- [What needs to be done] Give back all of the data exactly. Leave nothing out.
━━━ Supplied data ━━━
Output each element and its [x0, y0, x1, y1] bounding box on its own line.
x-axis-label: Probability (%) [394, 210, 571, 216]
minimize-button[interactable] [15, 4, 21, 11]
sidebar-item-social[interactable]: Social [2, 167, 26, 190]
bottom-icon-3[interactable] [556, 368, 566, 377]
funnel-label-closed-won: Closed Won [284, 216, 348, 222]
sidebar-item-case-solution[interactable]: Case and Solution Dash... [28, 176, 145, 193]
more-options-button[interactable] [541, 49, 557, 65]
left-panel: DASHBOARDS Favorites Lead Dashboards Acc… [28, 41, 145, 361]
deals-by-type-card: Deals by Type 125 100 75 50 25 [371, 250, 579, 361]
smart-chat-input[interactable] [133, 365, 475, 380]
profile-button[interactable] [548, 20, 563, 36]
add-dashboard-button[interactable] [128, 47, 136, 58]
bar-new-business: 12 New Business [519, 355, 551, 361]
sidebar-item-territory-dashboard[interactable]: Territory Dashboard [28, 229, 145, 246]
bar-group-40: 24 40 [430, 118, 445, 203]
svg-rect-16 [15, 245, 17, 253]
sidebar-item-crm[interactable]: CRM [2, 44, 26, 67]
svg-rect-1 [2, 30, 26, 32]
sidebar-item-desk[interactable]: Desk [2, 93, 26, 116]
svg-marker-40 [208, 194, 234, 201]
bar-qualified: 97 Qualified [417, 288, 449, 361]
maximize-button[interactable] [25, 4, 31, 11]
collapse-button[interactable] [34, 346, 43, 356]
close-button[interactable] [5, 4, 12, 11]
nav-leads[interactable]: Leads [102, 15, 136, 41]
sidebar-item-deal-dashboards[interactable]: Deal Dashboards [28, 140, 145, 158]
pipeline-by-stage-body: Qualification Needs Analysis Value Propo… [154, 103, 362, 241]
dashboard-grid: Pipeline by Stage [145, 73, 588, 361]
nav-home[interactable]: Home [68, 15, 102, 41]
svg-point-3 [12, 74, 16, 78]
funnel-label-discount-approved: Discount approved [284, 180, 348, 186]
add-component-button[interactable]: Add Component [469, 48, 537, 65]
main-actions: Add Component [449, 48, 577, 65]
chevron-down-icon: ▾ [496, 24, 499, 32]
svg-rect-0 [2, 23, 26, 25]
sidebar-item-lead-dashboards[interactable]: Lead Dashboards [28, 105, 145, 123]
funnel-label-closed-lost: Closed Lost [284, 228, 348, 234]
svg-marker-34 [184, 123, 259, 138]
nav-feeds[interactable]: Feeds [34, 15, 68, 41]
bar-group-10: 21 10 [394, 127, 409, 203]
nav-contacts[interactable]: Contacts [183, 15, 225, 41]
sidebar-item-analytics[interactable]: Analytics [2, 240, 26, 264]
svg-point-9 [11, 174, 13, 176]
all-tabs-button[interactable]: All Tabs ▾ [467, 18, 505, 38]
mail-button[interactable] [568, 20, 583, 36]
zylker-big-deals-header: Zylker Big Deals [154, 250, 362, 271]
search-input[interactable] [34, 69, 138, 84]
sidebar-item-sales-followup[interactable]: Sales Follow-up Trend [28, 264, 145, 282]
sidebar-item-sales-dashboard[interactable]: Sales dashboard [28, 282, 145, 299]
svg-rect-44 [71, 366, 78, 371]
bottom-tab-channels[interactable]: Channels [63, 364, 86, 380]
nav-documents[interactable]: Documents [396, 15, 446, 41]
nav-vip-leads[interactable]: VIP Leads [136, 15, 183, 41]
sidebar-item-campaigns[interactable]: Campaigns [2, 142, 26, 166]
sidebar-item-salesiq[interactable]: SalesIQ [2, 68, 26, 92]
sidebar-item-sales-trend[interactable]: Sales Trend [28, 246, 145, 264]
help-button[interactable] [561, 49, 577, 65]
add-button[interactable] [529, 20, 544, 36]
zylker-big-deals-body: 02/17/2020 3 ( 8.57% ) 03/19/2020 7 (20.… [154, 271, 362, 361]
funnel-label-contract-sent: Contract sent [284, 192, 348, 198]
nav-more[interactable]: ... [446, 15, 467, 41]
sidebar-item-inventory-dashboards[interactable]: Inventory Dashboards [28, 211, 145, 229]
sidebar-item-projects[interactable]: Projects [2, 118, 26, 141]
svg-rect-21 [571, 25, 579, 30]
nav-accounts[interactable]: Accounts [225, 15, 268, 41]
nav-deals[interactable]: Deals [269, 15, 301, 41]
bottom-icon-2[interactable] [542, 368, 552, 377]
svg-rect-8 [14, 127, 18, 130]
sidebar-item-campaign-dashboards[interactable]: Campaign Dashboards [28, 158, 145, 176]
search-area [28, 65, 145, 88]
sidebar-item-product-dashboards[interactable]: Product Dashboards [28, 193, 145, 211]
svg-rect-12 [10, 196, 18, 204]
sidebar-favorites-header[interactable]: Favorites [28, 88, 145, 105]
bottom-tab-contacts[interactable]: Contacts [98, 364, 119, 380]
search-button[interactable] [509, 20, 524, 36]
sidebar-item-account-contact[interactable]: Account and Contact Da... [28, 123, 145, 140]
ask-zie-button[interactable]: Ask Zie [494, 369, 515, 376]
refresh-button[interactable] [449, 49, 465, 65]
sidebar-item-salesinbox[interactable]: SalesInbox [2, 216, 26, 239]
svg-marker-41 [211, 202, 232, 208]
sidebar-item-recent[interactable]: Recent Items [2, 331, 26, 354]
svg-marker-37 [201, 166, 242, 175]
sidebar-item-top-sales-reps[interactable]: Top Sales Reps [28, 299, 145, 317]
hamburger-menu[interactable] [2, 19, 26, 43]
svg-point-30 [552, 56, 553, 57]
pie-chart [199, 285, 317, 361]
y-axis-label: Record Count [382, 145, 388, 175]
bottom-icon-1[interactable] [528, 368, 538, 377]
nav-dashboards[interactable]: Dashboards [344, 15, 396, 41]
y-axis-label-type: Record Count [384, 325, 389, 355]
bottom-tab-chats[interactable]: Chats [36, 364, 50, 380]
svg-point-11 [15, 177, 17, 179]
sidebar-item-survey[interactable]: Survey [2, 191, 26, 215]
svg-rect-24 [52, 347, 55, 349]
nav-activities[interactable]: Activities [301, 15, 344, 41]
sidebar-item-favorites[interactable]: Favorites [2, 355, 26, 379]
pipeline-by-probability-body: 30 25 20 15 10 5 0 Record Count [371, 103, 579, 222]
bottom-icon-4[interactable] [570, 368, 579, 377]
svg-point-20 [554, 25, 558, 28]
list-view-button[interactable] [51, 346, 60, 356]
━━━
- [Answer box]
Output each element and its [x0, y0, x1, y1] bounding box on its own line.
x-axis-label: Probability (%) [394, 210, 571, 216]
minimize-button[interactable] [15, 4, 21, 11]
sidebar-item-social[interactable]: Social [2, 167, 26, 190]
bottom-icon-3[interactable] [556, 368, 566, 377]
funnel-label-closed-won: Closed Won [284, 216, 348, 222]
sidebar-item-case-solution[interactable]: Case and Solution Dash... [28, 176, 145, 193]
more-options-button[interactable] [541, 49, 557, 65]
left-panel: DASHBOARDS Favorites Lead Dashboards Acc… [28, 41, 145, 361]
deals-by-type-card: Deals by Type 125 100 75 50 25 [371, 250, 579, 361]
smart-chat-input[interactable] [133, 365, 475, 380]
profile-button[interactable] [548, 20, 563, 36]
add-dashboard-button[interactable] [128, 47, 136, 58]
bar-new-business: 12 New Business [519, 355, 551, 361]
sidebar-item-territory-dashboard[interactable]: Territory Dashboard [28, 229, 145, 246]
bar-group-40: 24 40 [430, 118, 445, 203]
svg-rect-16 [15, 245, 17, 253]
sidebar-item-crm[interactable]: CRM [2, 44, 26, 67]
svg-rect-1 [2, 30, 26, 32]
sidebar-item-desk[interactable]: Desk [2, 93, 26, 116]
svg-marker-40 [208, 194, 234, 201]
bar-qualified: 97 Qualified [417, 288, 449, 361]
maximize-button[interactable] [25, 4, 31, 11]
collapse-button[interactable] [34, 346, 43, 356]
close-button[interactable] [5, 4, 12, 11]
nav-leads[interactable]: Leads [102, 15, 136, 41]
sidebar-item-deal-dashboards[interactable]: Deal Dashboards [28, 140, 145, 158]
pipeline-by-stage-body: Qualification Needs Analysis Value Propo… [154, 103, 362, 241]
dashboard-grid: Pipeline by Stage [145, 73, 588, 361]
nav-home[interactable]: Home [68, 15, 102, 41]
svg-point-3 [12, 74, 16, 78]
funnel-label-discount-approved: Discount approved [284, 180, 348, 186]
add-component-button[interactable]: Add Component [469, 48, 537, 65]
main-actions: Add Component [449, 48, 577, 65]
chevron-down-icon: ▾ [496, 24, 499, 32]
svg-rect-0 [2, 23, 26, 25]
sidebar-item-lead-dashboards[interactable]: Lead Dashboards [28, 105, 145, 123]
funnel-label-closed-lost: Closed Lost [284, 228, 348, 234]
svg-marker-34 [184, 123, 259, 138]
nav-feeds[interactable]: Feeds [34, 15, 68, 41]
bar-group-10: 21 10 [394, 127, 409, 203]
nav-contacts[interactable]: Contacts [183, 15, 225, 41]
sidebar-item-analytics[interactable]: Analytics [2, 240, 26, 264]
svg-point-9 [11, 174, 13, 176]
all-tabs-button[interactable]: All Tabs ▾ [467, 18, 505, 38]
mail-button[interactable] [568, 20, 583, 36]
zylker-big-deals-header: Zylker Big Deals [154, 250, 362, 271]
search-input[interactable] [34, 69, 138, 84]
sidebar-item-sales-followup[interactable]: Sales Follow-up Trend [28, 264, 145, 282]
sidebar-item-sales-dashboard[interactable]: Sales dashboard [28, 282, 145, 299]
svg-rect-44 [71, 366, 78, 371]
bottom-tab-channels[interactable]: Channels [63, 364, 86, 380]
nav-documents[interactable]: Documents [396, 15, 446, 41]
nav-vip-leads[interactable]: VIP Leads [136, 15, 183, 41]
sidebar-item-campaigns[interactable]: Campaigns [2, 142, 26, 166]
sidebar-item-salesiq[interactable]: SalesIQ [2, 68, 26, 92]
sidebar-item-sales-trend[interactable]: Sales Trend [28, 246, 145, 264]
help-button[interactable] [561, 49, 577, 65]
add-button[interactable] [529, 20, 544, 36]
zylker-big-deals-body: 02/17/2020 3 ( 8.57% ) 03/19/2020 7 (20.… [154, 271, 362, 361]
funnel-label-contract-sent: Contract sent [284, 192, 348, 198]
nav-more[interactable]: ... [446, 15, 467, 41]
sidebar-item-inventory-dashboards[interactable]: Inventory Dashboards [28, 211, 145, 229]
sidebar-item-projects[interactable]: Projects [2, 118, 26, 141]
svg-rect-21 [571, 25, 579, 30]
nav-accounts[interactable]: Accounts [225, 15, 268, 41]
nav-deals[interactable]: Deals [269, 15, 301, 41]
bottom-icon-2[interactable] [542, 368, 552, 377]
svg-rect-8 [14, 127, 18, 130]
sidebar-item-campaign-dashboards[interactable]: Campaign Dashboards [28, 158, 145, 176]
search-area [28, 65, 145, 88]
sidebar-item-product-dashboards[interactable]: Product Dashboards [28, 193, 145, 211]
svg-rect-12 [10, 196, 18, 204]
sidebar-favorites-header[interactable]: Favorites [28, 88, 145, 105]
bottom-tab-contacts[interactable]: Contacts [98, 364, 119, 380]
search-button[interactable] [509, 20, 524, 36]
sidebar-item-account-contact[interactable]: Account and Contact Da... [28, 123, 145, 140]
ask-zie-button[interactable]: Ask Zie [494, 369, 515, 376]
refresh-button[interactable] [449, 49, 465, 65]
sidebar-item-salesinbox[interactable]: SalesInbox [2, 216, 26, 239]
svg-marker-41 [211, 202, 232, 208]
sidebar-item-recent[interactable]: Recent Items [2, 331, 26, 354]
svg-marker-37 [201, 166, 242, 175]
sidebar-item-top-sales-reps[interactable]: Top Sales Reps [28, 299, 145, 317]
hamburger-menu[interactable] [2, 19, 26, 43]
svg-point-30 [552, 56, 553, 57]
pie-chart [199, 285, 317, 361]
y-axis-label: Record Count [382, 145, 388, 175]
bottom-icon-1[interactable] [528, 368, 538, 377]
nav-dashboards[interactable]: Dashboards [344, 15, 396, 41]
y-axis-label-type: Record Count [384, 325, 389, 355]
bottom-tab-chats[interactable]: Chats [36, 364, 50, 380]
svg-point-11 [15, 177, 17, 179]
sidebar-item-survey[interactable]: Survey [2, 191, 26, 215]
svg-rect-24 [52, 347, 55, 349]
nav-activities[interactable]: Activities [301, 15, 344, 41]
sidebar-item-favorites[interactable]: Favorites [2, 355, 26, 379]
pipeline-by-probability-body: 30 25 20 15 10 5 0 Record Count [371, 103, 579, 222]
bottom-icon-4[interactable] [570, 368, 579, 377]
svg-point-20 [554, 25, 558, 28]
list-view-button[interactable] [51, 346, 60, 356]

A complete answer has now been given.